Par ailleurs, quelques mois après l'adoption de la loi sur la libéralisation des investissements privés nationaux ou étrangers et celle de la monnaie et du crédit, la cote de confiance de l'Algérie auprès des banques internationales ne s'est pas modifiée de façon notable. Les principales dispositions de cette dernière consacrent l'extraversion de l'économie nationale, l'organisation de l'ouverture du commerce extérieur aux firmes étrangères et la consécration juridique de l'autonomie de la Banque centrale vis-à-vis du Gouvernement; d'où le risque de bicéphalisme de la politique monétaire et financière du pays. Alors que la situation était plutôt considérée comme négative, l'Algérie continuait d'emprunter «comme avant, au taux interbancaire en vigueur à Londres (Libor) majoré de 0.375 % (ou 3/8) pour tous ses emprunts à cours terme (six mois à un an)» (20). Il semblerait que cette opération soit malsaine à un triple niveau : «Elle renchérit le prix de vente aux consommateurs algériens (d'au moins 15 %); Elle aboutit au financement de produits de consommation non durables (alimentation) par des emprunts à durée plus longue (18 ou 24 mois. Elle implique une concentration des commandes auprès de puissants fournisseurs capables de peser sur leurs banquiers pour obtenir le taux plafond imposé par leur client» (9). Ainsi, à en croire M. Ghozali : «Pour donner une image fidèle de la situation financière extérieure, les réserves d'or sont de 345 millions de dollars. Il faut en déduire 130 millions de dollars, empruntés par la banque pour combler un trou et 350 millions de dollars d'emprunts liés, «SWAP», qui hypothèquent 17 % des réserves», soulignant qu'«Aujourd' hui, la décision est entre les mains de la France. Si les banques françaises décidaient, à l'instant même, de nous amener au rééchelonnement, elles ont toutes les possibilités de le faire» (10).
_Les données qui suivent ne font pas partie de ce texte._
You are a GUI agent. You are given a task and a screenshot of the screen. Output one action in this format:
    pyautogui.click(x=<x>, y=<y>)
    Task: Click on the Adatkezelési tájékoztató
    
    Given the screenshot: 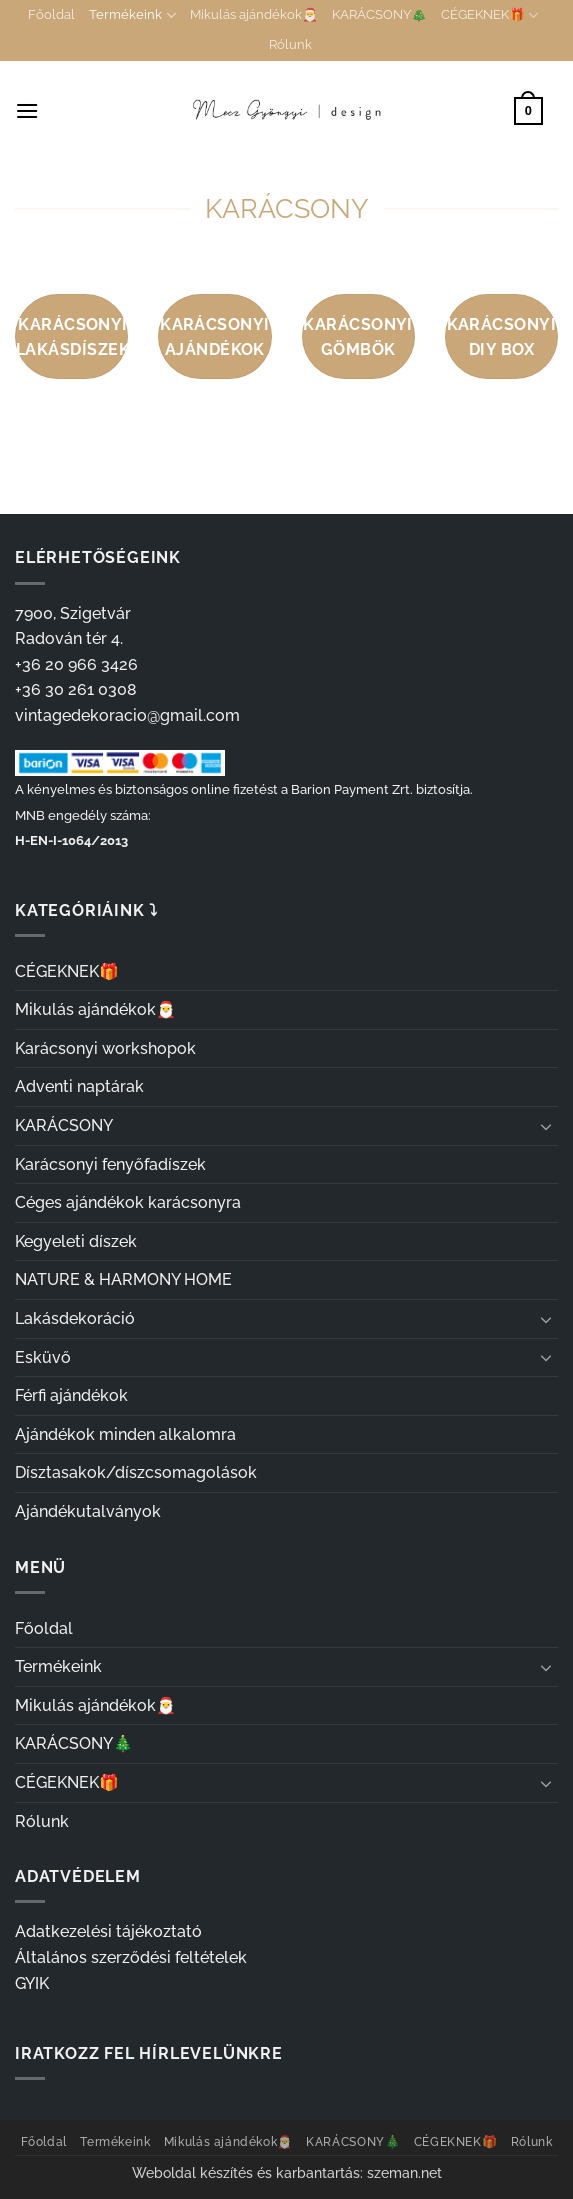 What is the action you would take?
    pyautogui.click(x=108, y=1931)
    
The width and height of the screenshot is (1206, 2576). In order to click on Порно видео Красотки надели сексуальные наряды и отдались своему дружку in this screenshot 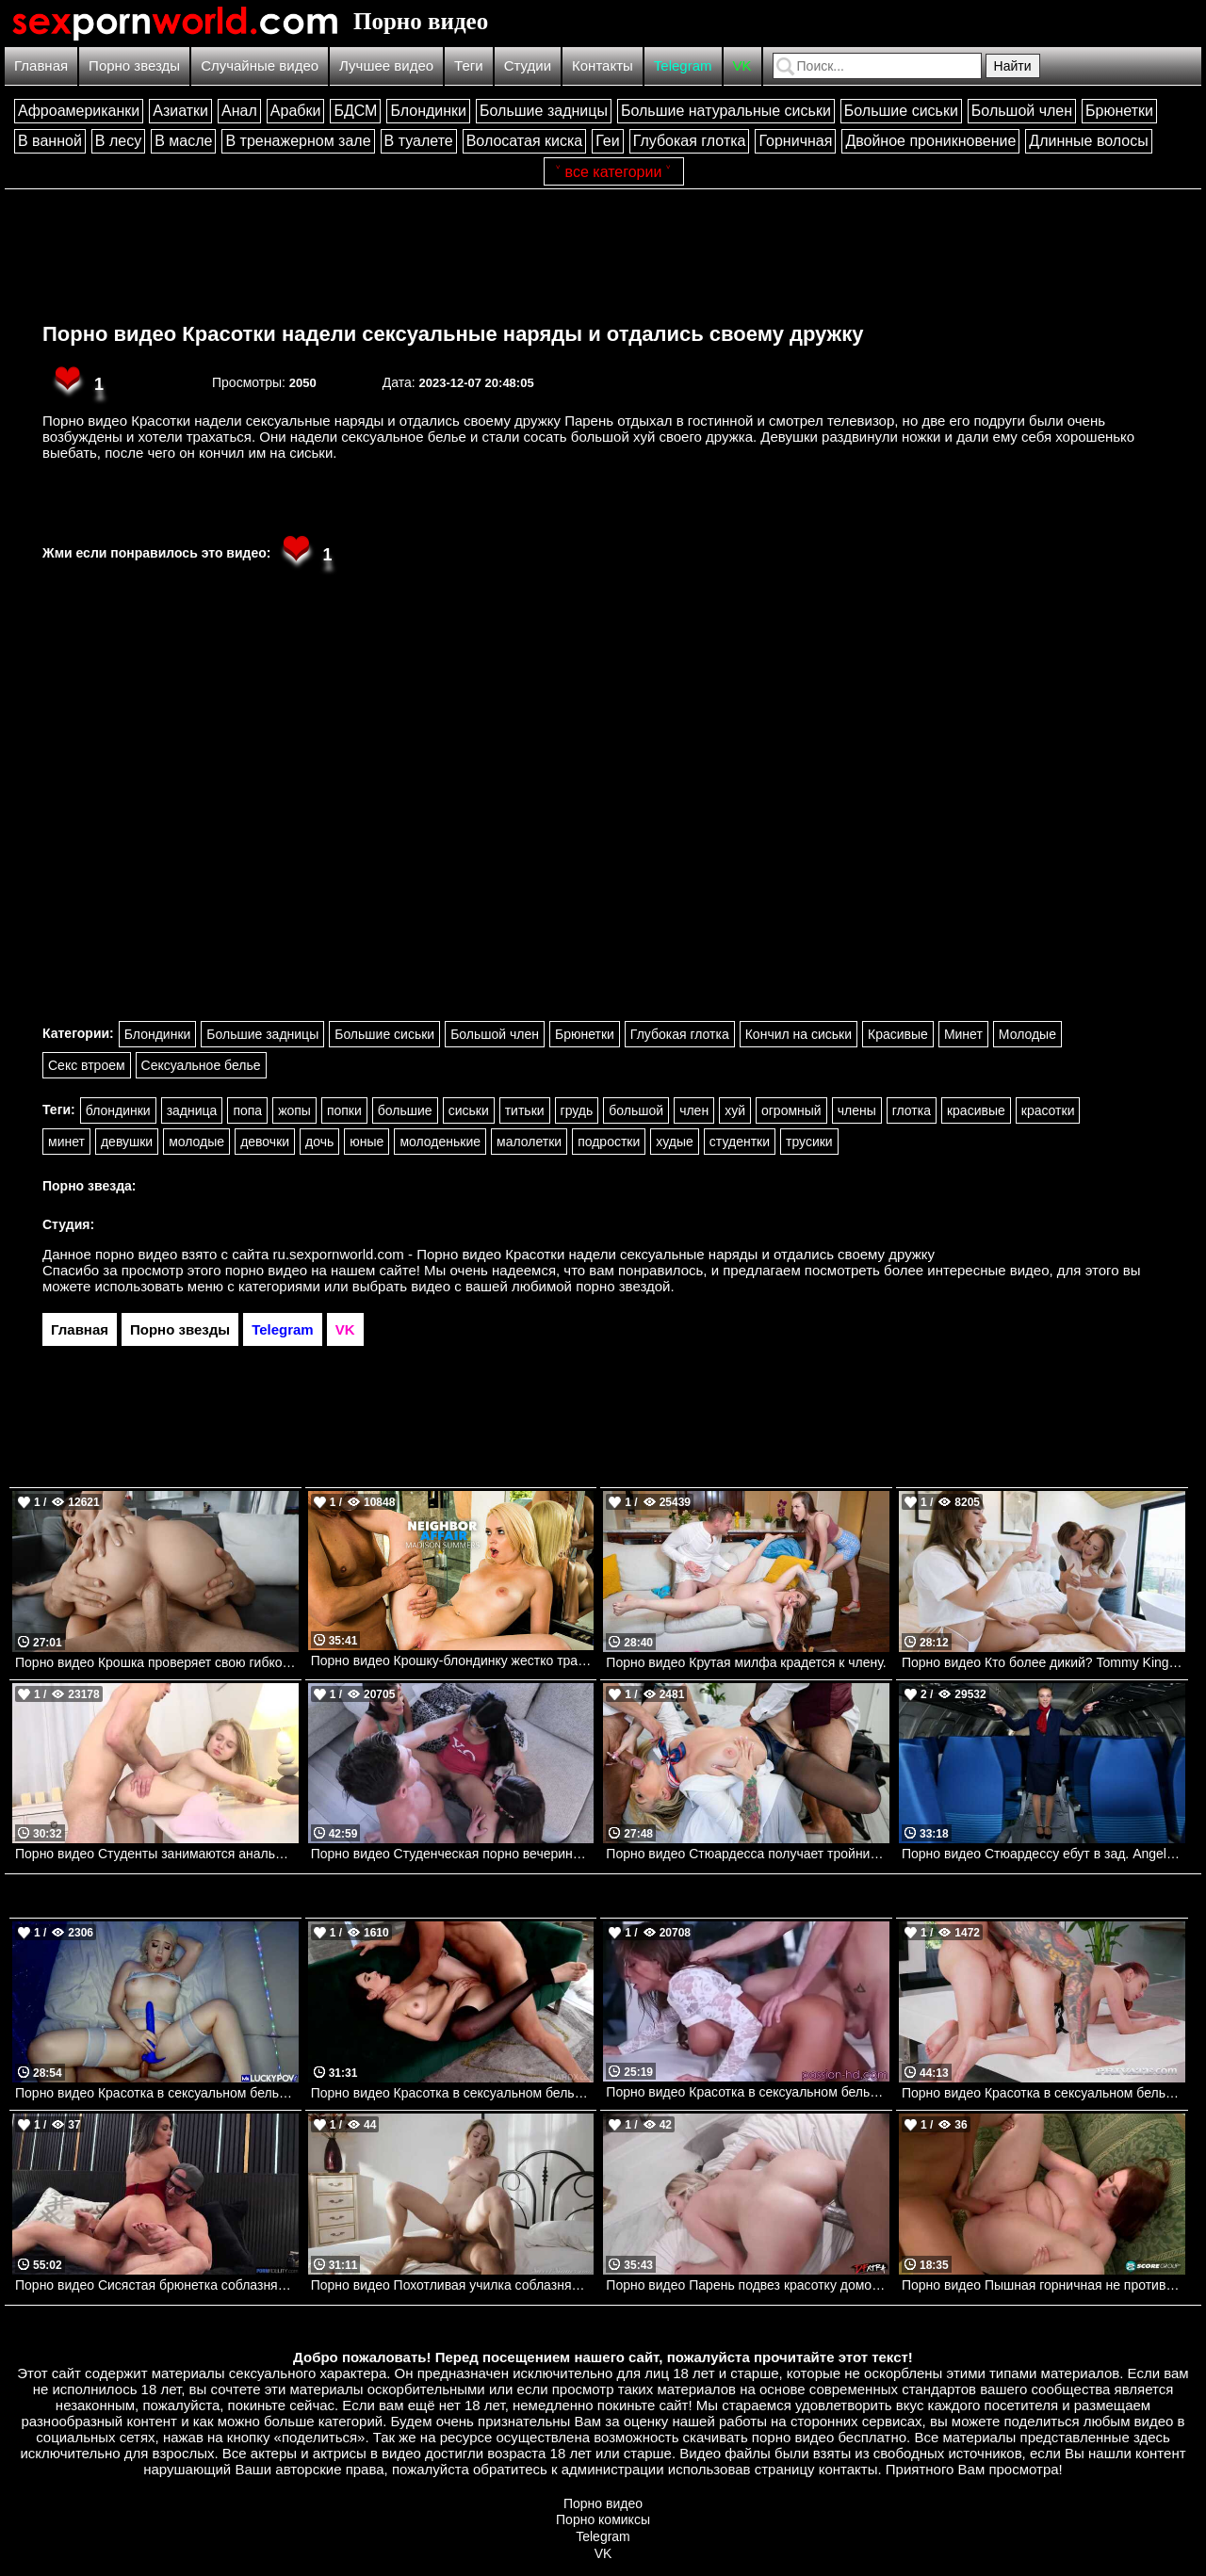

Quoi qu'il en soit, on constate que la nouvelle stratégie économique du pouvoir se révèle de type monétariste : autonomie à l'entreprise publique, non fixation administrative des prix, introduction de la concurrence dans le secteur public, restauration du commerce du gros (à caractère marchand), réforme bancaire et création d'une bourse, suppression du monopole d'Etat sur le commerce extérieur, accueil des investissements étrangers, adaptation du taux de change et convertibilité de la monnaie. Or, «ce type de réforme visant à surmonter des déséquilibres réels, physiques par des politiques monétaires et financières, a partout échoué» (11). On constate cet échec à un double niveau : l'inefficacité de l'appareil de production et la persistance de déséquilibres macro-économiques. Parmi les causes de l'échec, M. Hocine Bénissad, ex-ministre de l'économie relève le postulat idéologique de la prééminence de la propriété collective des moyens de production, la tardiveté de certaines mesures; ainsi, la réintroduction de la responsabilité de la Banque centrale, de la politique du crédit et de la monnaie, l'évolution négative de comptes extérieurs, la non-maîtrise des concepts inhérents à l'économie de marché. En conséquence, il y a lieu de conclure à «la pseudo libéralisation du commerce import-export... (qui) est l'antichambre d'un capitalisme aveugle... A l'exception d'une minorité privilégiée par l'argent ou ses articulations avec le pouvoir, les masses sont vouées à une paupérisation plus forte sous l'empire de la «fausse» ouverture qui se déroule présentement», tant il est vrai que : «la réforme économique exige que soient déployées de manière cohérente, pragmatique et rapide les instruments de gestion macro-économique» (12).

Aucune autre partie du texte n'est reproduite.